Referring to them as Big Red is nothing new, not sure how long you've been with the company. Did it bother you 5 years ago when they refused to say AC. It's just a part of their mindset, it's not a strange concept.
Grooming, acting as a step in flight attendant, loading bags should probably bother you more. Next, pilots will help with servicing the lav. Nothing is wrong with these duties but the general rule of thought is those are duties that someone else can be employed to do. You are eventually taking employment from someone else if you do these duties all the time.
You do realize the company does not exist to serve you.
It does not revolve around you or your pilot dreams.
Yes the company sets the rules and you follow them.
Welcome to being an employee.
These are general principles about any job in any industry.
If you want to know how important the typical person is to the typical job.......put your finger in a glass of water.....pull it out....watch the spot where your finger was....
..you/they will be replaced that quickly.
And that's ok.
If you disagree with the company's strategy. Maybe get an MBA and go be an airline executive somewhere.
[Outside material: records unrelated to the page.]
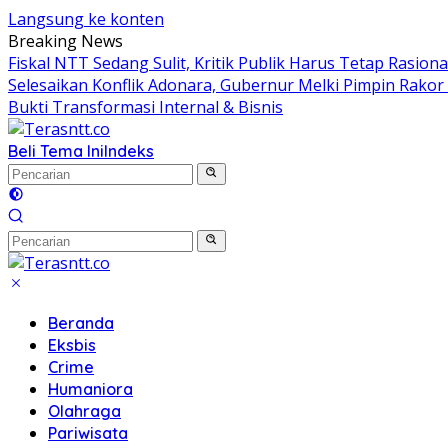
Langsung ke konten
Breaking News
Fiskal NTT Sedang Sulit, Kritik Publik Harus Tetap Rasiona
Selesaikan Konflik Adonara, Gubernur Melki Pimpin Rako
Bukti Transformasi Internal & Bisnis
Beli Tema Ini
Indeks
Beranda
Eksbis
Crime
Humaniora
Olahraga
Pariwisata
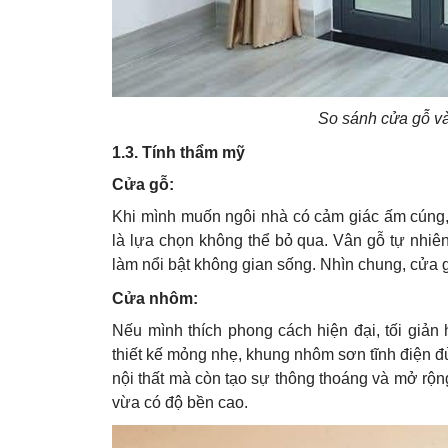
So sánh cửa gỗ v
1.3. Tính thẩm mỹ
Cửa gỗ:
Khi mình muốn ngôi nhà có cảm giác ấm cúng, 
là lựa chọn không thể bỏ qua. Vân gỗ tự nhiên 
làm nổi bật không gian sống. Nhìn chung, cửa g
Cửa nhôm:
Nếu mình thích phong cách hiện đại, tối giản 
thiết kế mỏng nhẹ, khung nhôm sơn tĩnh điện đủ
nội thất mà còn tạo sự thông thoáng và mở rộ
vừa có độ bền cao.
Or start your own airline and you can make the rules.
Just fly the plane.
Try not to do the typical Q landing and keep the cabin temperature comfortable. There are paying passengers back there.
He called competition idiots. So?
He used a metaphor for market share. And?
Sounds like you got a lot of hurt feelings. Sorry.
I don't want them to care about my feelings. I want a profitable company and all that would come with that.
goingmissed wrote: ↑Fri Jun 17, 2022 9:55 pmAbsolutely. To add insult to injury, the way I interpreted the words of our new CEO is that AC has beat us in the east and the Flair and Lynx are a serious threat in the west. He refuses to name Air Canada by name, only referring to them as "Big Red", and had also called Flair and Lynx as "the idiots eating our lunch". I am having trouble remembering the exact wording, but the word "idiots" and the idea that they were eating a meal which represented our market share was the concept being portrayed.
It hurts to put your soul into a company that, with the flip of a switch, turns around and tells you how unimportant you are.
Our CEO stated that he knows that there are tensions between the employees and the company. He followed that with an analogy about going to therapy with your spouse and needing to look at yourself instead of blaming each other. He seems to forget that there is a power imbalance here and that we are not husband and wife, but instead employer and employee. The company sets the rules and we are expected to follow them.
To sum it up, my negative feelings come from the constant uncertainty I am experiencing and the now overt condescension from the top.